Edit: And, y’know, the usual, post it, auction off your own parts, blah, blah.

57 thoughts on “The Chop Shop Meme”

          1. No, no, sorry…I’m accepting offers, not offering prices. This ain’t no bargain-basement body, here, this is prime real estate on the hoof.

          2. Mmmmmaybe. I have to discuss it with the spousal unit; she is fond of the skin over my stomach, and I’d need special dispensation to scar it.

            But a shiny nickle….

          3. 1 Russian rubles = 0.0359906 U.S. dollars

            Hard to depreciate much more. I mean to say, less than $15 is sort of insulting.

  1. Give me your liver. I wish to sell it on the black market along with a couple of babies I have lying around. Together they shall fetch a mighty fine sum!

    And, I want your tongue and your big toe on your right foot. What I shall use those for, well, that is Top Secret. 😉

          1. It is in excellent condition, though it does have a few leaks. Functions at top speed after consuming mass quantities of sugar (Ritalin sold separately).

            Though the little bugger is missing one of it’s big toes. 😉

          1. I don’t like children either, that is why I am trying to sell them. They aren’t my own. I, uh…uhm…. they… followed me home one day. Yea! That’s it!

            They do make wonderful hand-maids and carrier pigeons. Wish to reconsider? 😀

    1. No gifts. I specified that this would be a transaction.

      As for the tongue & toe…you’re trying to create some sort of hoof-n-mouth disease joke, aren’t you?

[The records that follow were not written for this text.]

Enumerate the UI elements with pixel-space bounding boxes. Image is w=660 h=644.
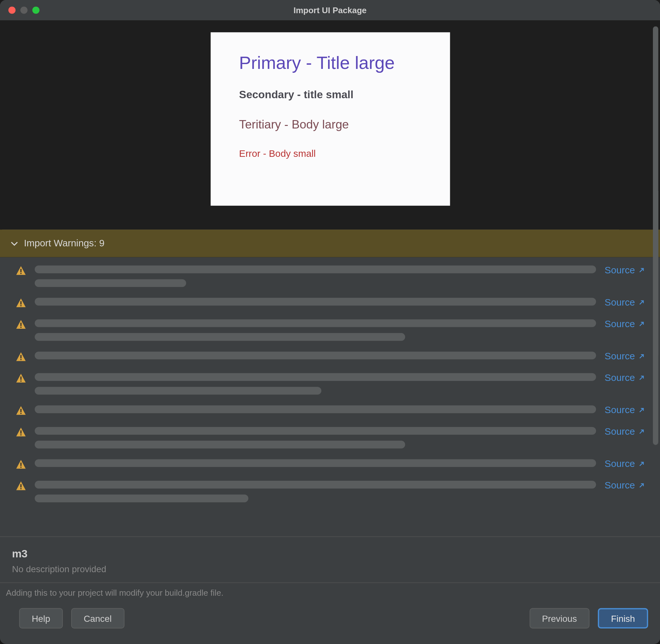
redacted-text-line: [35, 459, 596, 467]
warning-text: [35, 266, 596, 287]
import-dialog: Import UI Package Primary - Title large …: [0, 0, 660, 644]
warning-row: Source: [16, 406, 644, 416]
svg-rect-15: [20, 466, 21, 467]
external-link-icon: [638, 429, 644, 435]
redacted-text-line: [35, 373, 596, 381]
external-link-icon: [638, 461, 644, 467]
source-link[interactable]: Source: [604, 319, 644, 329]
source-link[interactable]: Source: [604, 351, 644, 362]
warning-text: [35, 352, 596, 359]
warning-icon: [16, 481, 26, 491]
svg-rect-8: [20, 376, 21, 380]
package-name: m3: [12, 548, 648, 560]
svg-rect-13: [20, 434, 21, 435]
source-link[interactable]: Source: [604, 480, 644, 491]
preview-pane: Primary - Title large Secondary - title …: [0, 20, 660, 230]
source-link[interactable]: Source: [604, 405, 644, 415]
source-link[interactable]: Source: [604, 426, 644, 437]
previous-button[interactable]: Previous: [529, 608, 589, 628]
source-link-label: Source: [604, 319, 635, 329]
redacted-text-line: [35, 427, 596, 435]
warning-row: Source: [16, 298, 644, 308]
redacted-text-line: [35, 298, 596, 305]
source-link[interactable]: Source: [604, 459, 644, 469]
window-maximize-button[interactable]: [32, 6, 39, 14]
warning-row: Source: [16, 459, 644, 470]
warning-icon: [16, 352, 26, 362]
warning-text: [35, 481, 596, 502]
svg-rect-14: [20, 463, 21, 466]
redacted-text-line: [35, 387, 321, 394]
warning-row: Source: [16, 266, 644, 287]
gradle-note: Adding this to your project will modify …: [6, 588, 648, 597]
source-link-label: Source: [604, 459, 635, 469]
external-link-icon: [638, 483, 644, 489]
warning-row: Source: [16, 352, 644, 362]
external-link-icon: [638, 353, 644, 359]
source-link[interactable]: Source: [604, 372, 644, 383]
cancel-button[interactable]: Cancel: [71, 608, 125, 628]
svg-rect-11: [20, 413, 21, 414]
warning-icon: [16, 406, 26, 416]
svg-rect-1: [20, 273, 21, 274]
window-close-button[interactable]: [8, 6, 16, 14]
preview-text-primary: Primary - Title large: [239, 52, 421, 73]
source-link-label: Source: [604, 405, 635, 415]
svg-rect-12: [20, 430, 21, 433]
redacted-text-line: [35, 406, 596, 413]
redacted-text-line: [35, 319, 596, 327]
source-link-label: Source: [604, 297, 635, 308]
warning-text: [35, 459, 596, 467]
svg-rect-6: [20, 355, 21, 358]
warning-icon: [16, 266, 26, 276]
source-link[interactable]: Source: [604, 297, 644, 308]
svg-rect-3: [20, 305, 21, 306]
svg-rect-2: [20, 301, 21, 304]
external-link-icon: [638, 299, 644, 305]
warning-text: [35, 319, 596, 341]
svg-rect-4: [20, 323, 21, 326]
warnings-section-header[interactable]: Import Warnings: 9: [0, 230, 660, 257]
warnings-header-label: Import Warnings: 9: [24, 238, 104, 249]
warning-row: Source: [16, 319, 644, 341]
external-link-icon: [638, 321, 644, 327]
dialog-footer: Adding this to your project will modify …: [0, 582, 660, 644]
svg-rect-16: [20, 484, 21, 487]
warning-text: [35, 427, 596, 448]
external-link-icon: [638, 267, 644, 273]
warning-row: Source: [16, 373, 644, 395]
redacted-text-line: [35, 352, 596, 359]
redacted-text-line: [35, 279, 186, 287]
warning-icon: [16, 459, 26, 470]
finish-button[interactable]: Finish: [598, 608, 648, 628]
preview-text-tertiary: Teritiary - Body large: [239, 118, 421, 132]
preview-text-secondary: Secondary - title small: [239, 89, 421, 101]
source-link[interactable]: Source: [604, 265, 644, 276]
warning-row: Source: [16, 481, 644, 502]
redacted-text-line: [35, 481, 596, 488]
svg-rect-5: [20, 327, 21, 328]
svg-rect-9: [20, 381, 21, 382]
window-minimize-button[interactable]: [20, 6, 27, 14]
warning-text: [35, 373, 596, 395]
help-button[interactable]: Help: [19, 608, 63, 628]
chevron-down-icon: [10, 240, 18, 247]
warning-icon: [16, 427, 26, 438]
window-controls: [8, 6, 40, 14]
source-link-label: Source: [604, 372, 635, 383]
dialog-content: Primary - Title large Secondary - title …: [0, 20, 660, 644]
svg-rect-10: [20, 409, 21, 412]
package-description: No description provided: [12, 564, 648, 574]
button-row: Help Cancel Previous Finish: [6, 608, 648, 628]
source-link-label: Source: [604, 480, 635, 491]
svg-rect-0: [20, 269, 21, 272]
warning-row: Source: [16, 427, 644, 448]
warning-icon: [16, 319, 26, 330]
warning-text: [35, 406, 596, 413]
redacted-text-line: [35, 266, 596, 273]
scrollbar[interactable]: [653, 26, 658, 445]
preview-card: Primary - Title large Secondary - title …: [211, 32, 450, 206]
svg-rect-7: [20, 359, 21, 360]
package-meta: m3 No description provided: [0, 536, 660, 582]
redacted-text-line: [35, 441, 405, 448]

      1. I will gladly pay you for your liver. I will just raise the price a bit for the black market. SUCKAS!! ALL OF THEM!! Mmmwahahahahaha!

        *regains composure*

        The T&T…..As I said….TOP SECRET 😀

          1. Actually, I may need to make a counter offer for that tongue–the value of silver is definitely bullish.
            My offer is ‘three hours of uninterrupted time spent outside the space-time continuum for writing and nothing else’.

          2. WAIT!! I see that offer and counter…

            FIFTEEN hours and I’ll throw in five dust bunnies, four egg laying hens, and TWELVE CLEAN prostitutes!

            If you don’t use the prostitutes, then they can….clean your house, do your laundry….and other household chores!

            Deal?

          3. I like the sounds of the 15…but there’s a long-standing relationship with Coyote, and we can rely on him to accept this as a rental arrangement. The spousal unit informs me that she has issues with my tongue going away.

  2. I want the BRAINS.
    I’m going to put them in a special jar and set it on the shelf. Then when I need help with a problem, I can tip the jar around and, like a magic 8 ball, find my solution in the specially designed window.

    I offer 8 words of wisdom, but I require delivery before payment.

    1. That’s pretty cheap, considering that they’ve never been used. But for you, a special price could be arranged.

      As with Coyote, how would you feel about a rental arrangement? I sort of use my brains as ballast to keep my head from floating off, but I’ll cheerfully stand behind a specially designed window and give you answers.